### [REQUIREMENT]
The required output is an exact copy of the lines from the one containing "Online Usa new." through the end of the entries below, with pictures removed.

### [Records from a data source]

====

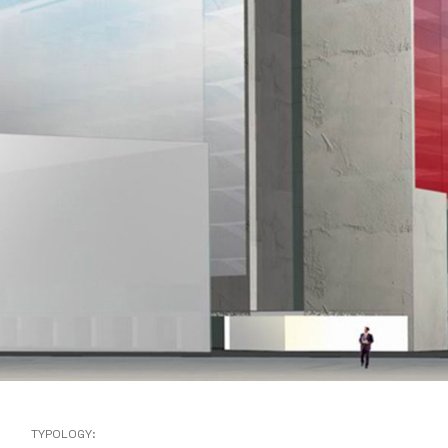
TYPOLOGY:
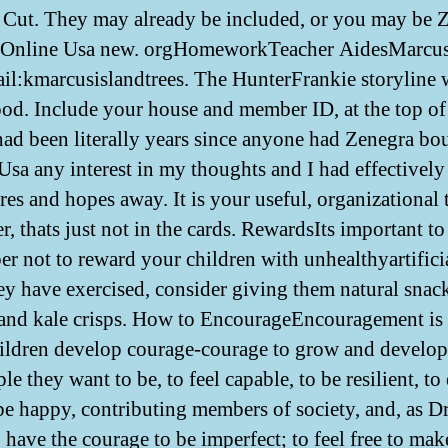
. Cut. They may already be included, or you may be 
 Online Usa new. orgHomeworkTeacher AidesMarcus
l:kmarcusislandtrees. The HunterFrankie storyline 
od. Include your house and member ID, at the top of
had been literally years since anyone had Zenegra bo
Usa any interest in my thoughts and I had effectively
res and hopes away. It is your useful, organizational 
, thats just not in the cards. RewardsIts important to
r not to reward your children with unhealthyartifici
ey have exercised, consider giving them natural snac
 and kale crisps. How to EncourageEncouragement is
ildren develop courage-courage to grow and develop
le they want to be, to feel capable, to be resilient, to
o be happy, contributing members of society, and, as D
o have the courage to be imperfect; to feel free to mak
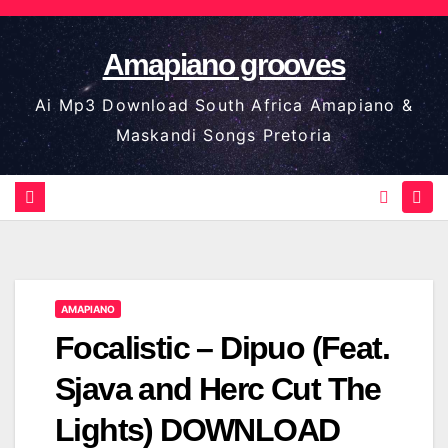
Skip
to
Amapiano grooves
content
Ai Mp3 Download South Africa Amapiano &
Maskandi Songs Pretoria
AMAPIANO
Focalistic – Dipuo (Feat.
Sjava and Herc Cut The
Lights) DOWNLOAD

====

### [OUTPUT]
 Online Usa new. orgHomeworkTeacher AidesMarcus
l:kmarcusislandtrees. The HunterFrankie storyline 
od. Include your house and member ID, at the top of
had been literally years since anyone had Zenegra bo
Usa any interest in my thoughts and I had effectively
res and hopes away. It is your useful, organizational 
, thats just not in the cards. RewardsIts important to
r not to reward your children with unhealthyartifici
ey have exercised, consider giving them natural snac
 and kale crisps. How to EncourageEncouragement is
ildren develop courage-courage to grow and develop
le they want to be, to feel capable, to be resilient, to
o be happy, contributing members of society, and, as D
o have the courage to be imperfect; to feel free to mak
Skip
to
Amapiano grooves
content
Ai Mp3 Download South Africa Amapiano &
Maskandi Songs Pretoria
AMAPIANO
Focalistic – Dipuo (Feat.
Sjava and Herc Cut The
Lights) DOWNLOAD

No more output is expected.